- Developer: Quest Software
- Publisher: Epyx
- Platforms: Commodore 64, Apple II
- Release: 1988
- Genre: Role-playing
- Mode: Single-player

= The Legend of Blacksilver =

1988 video game

The Legend of Blacksilver is a fantasy role-playing video game developed by Charles W. Dougherty and John C. Dougherty of Quest, Inc. and published by Epyx in 1988. It is an indirect sequel to the game Legacy of the Ancients. Originally designed for the Commodore 64, the game was ported to the Apple II.

==Gameplay==

Town Scene from Commodore 64 version

The game is mainly played in a top down style that sees the character moving through various environments within the world, while mainly sticking to the top down style within towns, citadels, dungeons, temples, etc. It moves into a faux 3D style when the player enters dungeon. It features a turn based style of combat when it comes to confronting enemies as well as NPC interaction, with the game being entirely turn based if the player decides to sit still turns will pass them by every few seconds. When encountering monsters players will find themselves with four options, those being attacking, talking, stalking, or waiting.
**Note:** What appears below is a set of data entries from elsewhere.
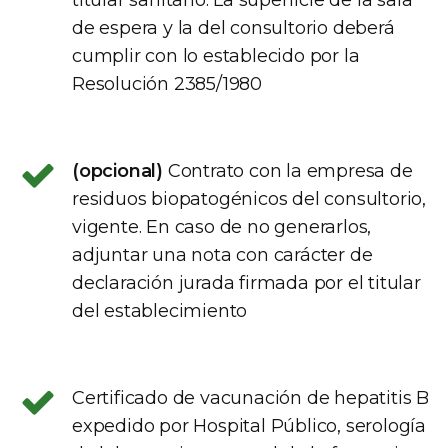
de espera y la del consultorio deberá
cumplir con lo establecido por la
Resolución 2385/1980
(opcional)
Contrato con la empresa de
residuos biopatogénicos del consultorio,
vigente. En caso de no generarlos,
adjuntar una nota con carácter de
declaración jurada firmada por el titular
del establecimiento
Certificado de vacunación de hepatitis B
expedido por Hospital Público, serología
This however does not transfer over to Dungeons as every monster players encounter within them is immediately hostile towards the player. The player does not gain experience through combat but has access to the ability to upgrade attributes such as armor, rank, or beating game masters in temples. The player has the ability to purchase spells in different towns though some may have a level requirement. The player also has a multitude of ways to gain money in the game such as fighting monsters, finding treasure, robbing merchants, looting temples, gambling, and odd jobs.

==Plot==
The principal character in the game is first contacted by Princess Aylea in a dream-vision, she wakes the player by telling that that she needs a hero where others have failed, and when the player asks "Why me?" she begins to tell the player a story: The evil Baron Taragas from the Kingdom of Maelbane has discovered the legendary material "Blacksilver" and has conspired with a local baron, Baron Mantrek. Supposedly in the hands of evil, Blacksilver could be used to create weapons of mass destruction. Princess Aylea instructs the character to rescue her father, King Durek, who was leading an army on Baron Taragas but was then captured by the evil Baron.

==Development==
The Legend of Blacksilver uses an improved version of the game engine used in its predecessor, Legacy of the Ancients, which in turn was loosely based on the engine used in the Questron series. The game is written in BASIC supplemented with a few disk, sound, and graphics routines coded in machine language for speed. Initially released for the Commodore 64 it was later ported over to the Apple II, and a full PC version was planned to release but never did.

==Reception==
Computer Gaming World gave the game a mixed review, saying that "the game is fine on a technical level, but on an artistic level it seems to be a rehash of a thousand other games, with nothing new or interesting for experienced players".

The game was reviewed in 1989 in Dragon #144 by Hartley, Patricia, and Kirk Lesser in "The Role of Computers" column. The reviewers gave the game 4 out of 5 stars.